(DATASET RECORDS begins)

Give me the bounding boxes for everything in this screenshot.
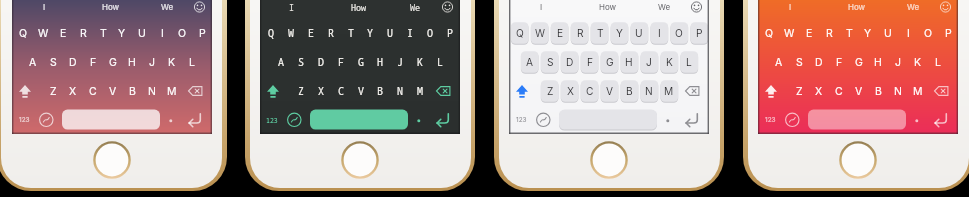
button[interactable]: Z [41, 83, 65, 99]
button[interactable]: I [32, 0, 56, 15]
button[interactable]: D [558, 54, 582, 70]
button[interactable]: T [837, 25, 861, 41]
button[interactable]: P [687, 25, 711, 41]
button[interactable]: A [21, 54, 45, 70]
button[interactable]: X [558, 83, 582, 99]
button[interactable]: V [598, 83, 622, 99]
button[interactable]: Q [757, 25, 781, 41]
button[interactable]: R [319, 25, 343, 41]
button[interactable]: P [190, 25, 214, 41]
button[interactable]: L [926, 54, 950, 70]
button[interactable]: D [61, 54, 85, 70]
button[interactable]: I [280, 0, 304, 15]
button[interactable]: V [349, 83, 373, 99]
button[interactable]: W [279, 25, 303, 41]
button[interactable]: H [120, 54, 144, 70]
button[interactable]: K [160, 54, 184, 70]
button[interactable]: I [647, 25, 671, 41]
button[interactable]: F [578, 54, 602, 70]
button[interactable]: B [120, 83, 144, 99]
button[interactable]: V [847, 83, 871, 99]
button[interactable]: A [767, 54, 791, 70]
button[interactable]: 123 [509, 112, 533, 128]
button[interactable]: How [99, 0, 123, 15]
button[interactable]: I [778, 0, 802, 15]
button[interactable]: U [130, 25, 154, 41]
button[interactable]: O [667, 25, 691, 41]
button[interactable]: J [637, 54, 661, 70]
button[interactable]: I [398, 25, 422, 41]
button[interactable]: 123 [260, 112, 284, 128]
button[interactable]: R [568, 25, 592, 41]
button[interactable]: C [827, 83, 851, 99]
button[interactable]: S [289, 54, 313, 70]
button[interactable]: W [528, 25, 552, 41]
button[interactable]: S [41, 54, 65, 70]
button[interactable]: G [598, 54, 622, 70]
button[interactable]: T [588, 25, 612, 41]
button[interactable]: I [529, 0, 553, 15]
button[interactable]: H [617, 54, 641, 70]
button[interactable]: K [906, 54, 930, 70]
button[interactable]: F [329, 54, 353, 70]
button[interactable]: C [578, 83, 602, 99]
button[interactable]: J [388, 54, 412, 70]
button[interactable]: E [299, 25, 323, 41]
button[interactable]: H [368, 54, 392, 70]
button[interactable]: S [538, 54, 562, 70]
button[interactable]: How [347, 0, 371, 15]
button[interactable]: Q [11, 25, 35, 41]
button[interactable]: R [817, 25, 841, 41]
button[interactable]: Y [607, 25, 631, 41]
button[interactable]: T [339, 25, 363, 41]
button[interactable]: V [101, 83, 125, 99]
button[interactable]: E [797, 25, 821, 41]
button[interactable]: T [91, 25, 115, 41]
button[interactable]: H [866, 54, 890, 70]
button[interactable]: X [807, 83, 831, 99]
button[interactable]: J [140, 54, 164, 70]
button[interactable]: C [81, 83, 105, 99]
button[interactable]: I [896, 25, 920, 41]
button[interactable]: N [388, 83, 412, 99]
button[interactable]: B [368, 83, 392, 99]
button[interactable]: 123 [12, 112, 36, 128]
button[interactable]: K [408, 54, 432, 70]
button[interactable]: Q [508, 25, 532, 41]
button[interactable]: B [617, 83, 641, 99]
button[interactable]: G [349, 54, 373, 70]
button[interactable]: Y [358, 25, 382, 41]
button[interactable]: L [180, 54, 204, 70]
button[interactable]: We [652, 0, 676, 15]
button[interactable]: Z [538, 83, 562, 99]
button[interactable]: N [140, 83, 164, 99]
button[interactable]: Z [289, 83, 313, 99]
button[interactable]: Z [787, 83, 811, 99]
button[interactable]: W [777, 25, 801, 41]
button[interactable]: S [787, 54, 811, 70]
button[interactable]: W [31, 25, 55, 41]
button[interactable]: B [866, 83, 890, 99]
button[interactable]: Y [856, 25, 880, 41]
button[interactable]: X [61, 83, 85, 99]
button[interactable]: X [309, 83, 333, 99]
button[interactable]: Y [110, 25, 134, 41]
button[interactable]: G [101, 54, 125, 70]
button[interactable]: O [916, 25, 940, 41]
button[interactable]: L [677, 54, 701, 70]
button[interactable]: O [170, 25, 194, 41]
button[interactable]: E [548, 25, 572, 41]
button[interactable]: M [408, 83, 432, 99]
button[interactable]: We [403, 0, 427, 15]
button[interactable]: M [906, 83, 930, 99]
button[interactable]: 123 [758, 112, 782, 128]
button[interactable]: M [657, 83, 681, 99]
button[interactable]: U [627, 25, 651, 41]
button[interactable]: F [81, 54, 105, 70]
button[interactable]: We [901, 0, 925, 15]
button[interactable]: N [637, 83, 661, 99]
button[interactable]: We [155, 0, 179, 15]
button[interactable]: C [329, 83, 353, 99]
button[interactable]: D [807, 54, 831, 70]
button[interactable]: P [438, 25, 462, 41]
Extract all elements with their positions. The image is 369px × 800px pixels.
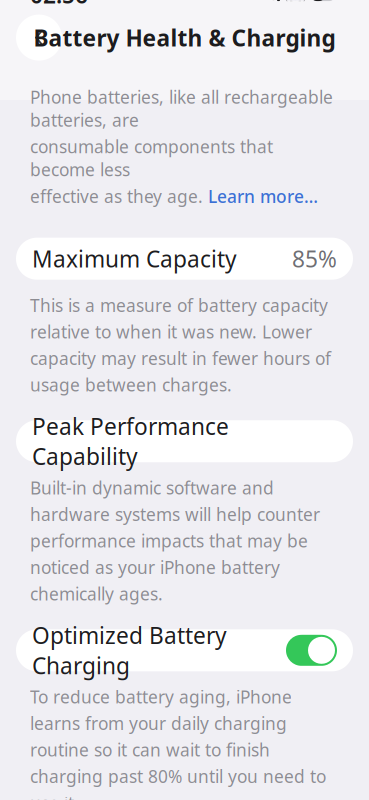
staticText: effective as they age. [30,185,208,208]
button[interactable]: Optimized Battery Charging [0,629,369,671]
staticText: Optimized Battery Charging [32,620,227,680]
staticText: Peak Performance Capability [32,411,229,471]
staticText: This is a measure of battery capacity re… [30,294,331,396]
staticText: Phone batteries, like all rechargeable b… [30,86,333,132]
staticText: consumable components that become less [30,135,273,181]
staticText: 41 [312,0,324,2]
button[interactable]: Back [16,15,62,61]
staticText: Built-in dynamic software and hardware s… [30,476,320,605]
staticText: To reduce battery aging, iPhone learns f… [30,685,326,800]
button[interactable]: Maximum Capacity [0,238,369,280]
staticText: 85% [292,244,337,274]
staticText: 02:56 [30,0,88,10]
button[interactable]: Peak Performance Capability [0,420,369,462]
staticText: Battery Health & Charging [34,22,336,53]
button[interactable]: Learn more… [208,185,318,208]
staticText: Learn more… [208,185,318,208]
staticText: Maximum Capacity [32,244,237,274]
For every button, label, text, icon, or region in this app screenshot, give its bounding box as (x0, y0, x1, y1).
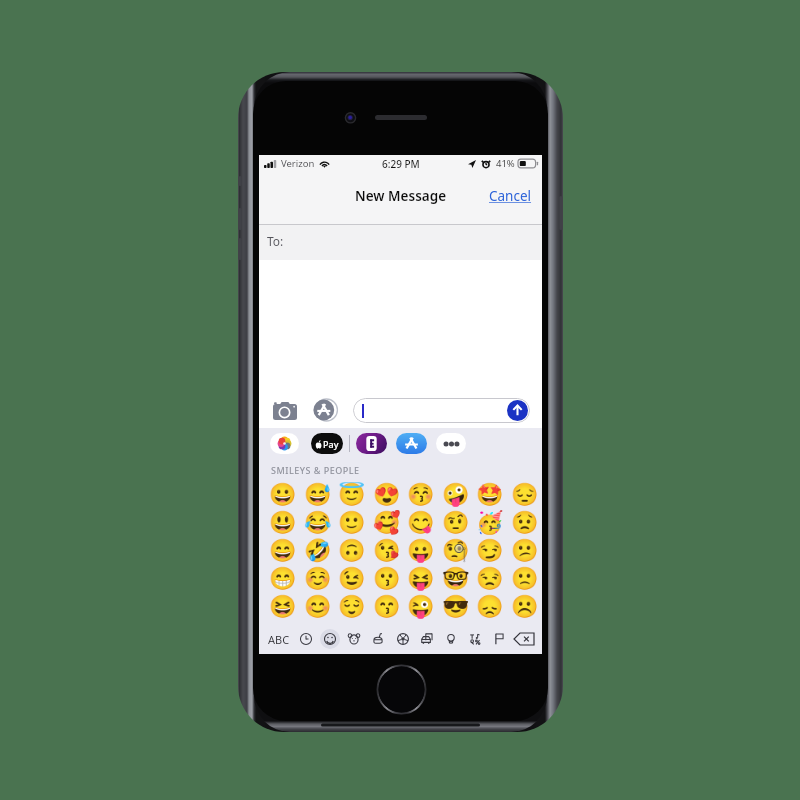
staticText: 🙁 (511, 566, 539, 592)
button[interactable]: 🙁 (511, 565, 539, 593)
button[interactable]: Smileys and people (320, 629, 340, 649)
button[interactable]: 🙂 (338, 509, 366, 537)
button[interactable]: 😂 (304, 509, 332, 537)
staticText: 😅 (304, 482, 332, 508)
button[interactable]: Delete (513, 631, 535, 647)
staticText: 6:29 PM (382, 157, 420, 171)
staticText: 😃 (269, 510, 297, 536)
button[interactable]: 🤨 (442, 509, 470, 537)
button[interactable]: 😗 (373, 565, 401, 593)
button[interactable]: 🙃 (338, 537, 366, 565)
staticText: 😕 (511, 538, 539, 564)
button[interactable]: 😔 (511, 481, 539, 509)
staticText: 😊 (304, 594, 332, 620)
button[interactable]: 😒 (476, 565, 504, 593)
button[interactable]: 🤣 (304, 537, 332, 565)
button[interactable]: 🥰 (373, 509, 401, 537)
button[interactable]: Photos (270, 433, 299, 454)
button[interactable]: 😏 (476, 537, 504, 565)
button[interactable]: 🥳 (476, 509, 504, 537)
button[interactable]: 😝 (407, 565, 435, 593)
button[interactable]: 😇 (338, 481, 366, 509)
button[interactable]: Food and drink (368, 629, 388, 649)
button[interactable]: 😊 (304, 593, 332, 621)
button[interactable]: Symbols (465, 629, 485, 649)
staticText: 🤩 (476, 482, 504, 508)
staticText: 😁 (269, 566, 297, 592)
button[interactable]: 😃 (269, 509, 297, 537)
staticText: ABC (268, 632, 290, 647)
staticText: 41% (496, 157, 515, 170)
button[interactable]: 😋 (407, 509, 435, 537)
button[interactable]: Travel and places (417, 629, 437, 649)
button[interactable]: ABC (266, 632, 292, 647)
staticText: 😍 (373, 482, 401, 508)
staticText: 😜 (407, 594, 435, 620)
staticText: 😚 (407, 482, 435, 508)
staticText: 😉 (338, 566, 366, 592)
button[interactable]: 🤪 (442, 481, 470, 509)
staticText: 😗 (373, 566, 401, 592)
button[interactable]: Flags (489, 629, 509, 649)
staticText: 😄 (269, 538, 297, 564)
button[interactable]: 🤩 (476, 481, 504, 509)
staticText: 🤓 (442, 566, 470, 592)
button[interactable]: Cancel (489, 187, 532, 205)
button[interactable]: 🧐 (442, 537, 470, 565)
button[interactable]: App Store (313, 398, 337, 422)
staticText: 😟 (511, 510, 539, 536)
button[interactable]: 😎 (442, 593, 470, 621)
staticText: 😏 (476, 538, 504, 564)
button[interactable]: Animals and nature (344, 629, 364, 649)
staticText: ☺️ (304, 566, 332, 592)
button[interactable]: App Store (396, 433, 427, 454)
staticText: ☹️ (511, 594, 539, 620)
button[interactable]: 😞 (476, 593, 504, 621)
button[interactable]: 😌 (338, 593, 366, 621)
button[interactable]: 🤓 (442, 565, 470, 593)
staticText: 😀 (269, 482, 297, 508)
button[interactable]: Recents (296, 629, 316, 649)
button[interactable]: More apps (436, 433, 466, 454)
button[interactable]: To: (259, 225, 542, 260)
button[interactable]: 😚 (407, 481, 435, 509)
button[interactable]: 😍 (373, 481, 401, 509)
button[interactable]: Apple Pay (311, 433, 343, 454)
staticText: 😆 (269, 594, 297, 620)
staticText: 🤨 (442, 510, 470, 536)
button[interactable]: 😛 (407, 537, 435, 565)
staticText: 🤣 (304, 538, 332, 564)
staticText: 🥰 (373, 510, 401, 536)
staticText: 😋 (407, 510, 435, 536)
button[interactable]: 😕 (511, 537, 539, 565)
button[interactable]: Camera (273, 398, 297, 422)
button[interactable]: ☺️ (304, 565, 332, 593)
button[interactable]: 😄 (269, 537, 297, 565)
staticText: New Message (355, 187, 447, 205)
staticText: 😘 (373, 538, 401, 564)
button[interactable]: 😀 (269, 481, 297, 509)
button[interactable]: Send (353, 398, 530, 423)
button[interactable]: 😜 (407, 593, 435, 621)
button[interactable]: Send (507, 400, 528, 421)
staticText: 🤪 (442, 482, 470, 508)
button[interactable]: 😙 (373, 593, 401, 621)
button[interactable]: App (356, 433, 387, 454)
staticText: Pay (323, 438, 339, 450)
staticText: 🙂 (338, 510, 366, 536)
staticText: 😛 (407, 538, 435, 564)
button[interactable]: 😅 (304, 481, 332, 509)
staticText: 🥳 (476, 510, 504, 536)
button[interactable]: ☹️ (511, 593, 539, 621)
button[interactable]: Objects (441, 629, 461, 649)
staticText: 😎 (442, 594, 470, 620)
button[interactable]: 😉 (338, 565, 366, 593)
button[interactable]: 😆 (269, 593, 297, 621)
staticText: 😝 (407, 566, 435, 592)
staticText: Verizon (281, 157, 315, 170)
button[interactable]: 😟 (511, 509, 539, 537)
button[interactable]: 😁 (269, 565, 297, 593)
staticText: 😔 (511, 482, 539, 508)
button[interactable]: 😘 (373, 537, 401, 565)
button[interactable]: Activity (393, 629, 413, 649)
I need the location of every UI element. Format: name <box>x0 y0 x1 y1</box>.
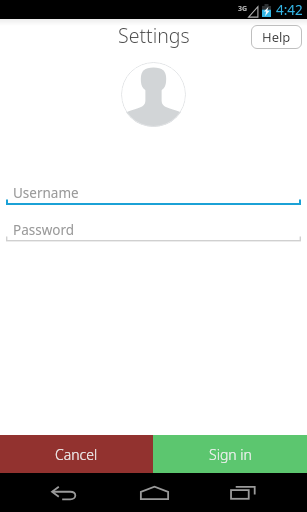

(DATASET RECORDS ends)

EXERCISE DESCRIPTION
Throughout the data above, copy all lines where the word "Send" is found.

ANSWER SPACE
button[interactable]: Send (353, 398, 530, 423)
button[interactable]: Send (507, 400, 528, 421)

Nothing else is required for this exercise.